Pablo Milanés dice que "últimamente estoy descansando de los criterios políticos"

Evitando entrar en antiguas polémicas, como la que mantuvo el pasado septiembre con su compatriota Silvio Rodríguez, quien criticó su condena al maltrato ejercido por el Gobierno cubano contra el grupo disidente Damas de Blanco, Milanés señala en una entrevista con Efe que prefiere hablar de la espiritualidad, el amor o la poesía.

Temas que ha vuelto a abordar en su música una vez recuperado de las operaciones relacionadas con su prótesis de cadera a las que se sometió en 2002 y 2003. "Soy diabético e hipertenso, pero cuidándote se puede llevar una vida normal", señala.

Miembro de la nueva trova cubana y simpatizante del régimen castrista, Milanés lamenta la "situación crítica" que atraviesa el planeta, del que "trata de rescatar todo lo hermoso que queda en el ser humano" para plasmarlo en "Apocalipsis" uno de los temas en los que trabaja actualmente.

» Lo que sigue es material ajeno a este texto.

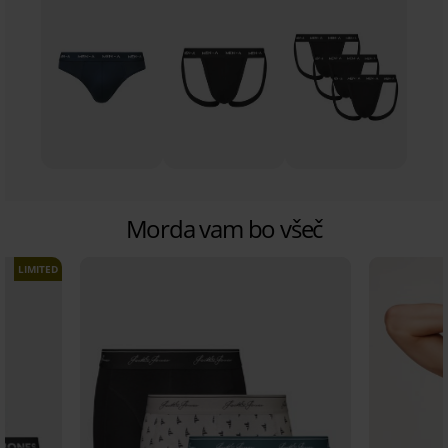
Morda vam bo všeč
LIMITED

En este sentido, considera que su próximo disco terminará siendo, como todos los demás, "una crónica" de todo lo que sucede a su alrededor, captada desde la "pequeña maquinita" que utiliza a la hora de componer.

"Me levanto a esperar a que la musa baje y si no la bajo yo", bromea el autor de clásicos como "Yolanda" o "Para vivir", cuya presencia en Miami el pasado agosto se tradujo en varias protestas convocadas por grupos de exiliados cubanos.

Siguiendo esta rutina de trabajo a la que ha añadido las tareas de dirección y arreglos, Milanés ha producido una serie de canciones que se mueven entre el "filin" de sus inicios y las incursiones en el jazz que ha practicado en los últimos tiempos.

"No voy a variar las temáticas, hablaré un poquito de todo", afirma de un trabajo que espera tener terminado para mediados de año, el cual contendrá arreglos de la música popular cubana y el aire renacentista del que ha hecho gala en entregas anteriores.

Antes, Pablo Milanés, que en julio actuó en los Veranos de la Villa de Madrid, visitará España protagonizando un reencuentro con unos espectadores que conoce "desde hace más de treinta años" y le aporta "una satisfacción tremenda".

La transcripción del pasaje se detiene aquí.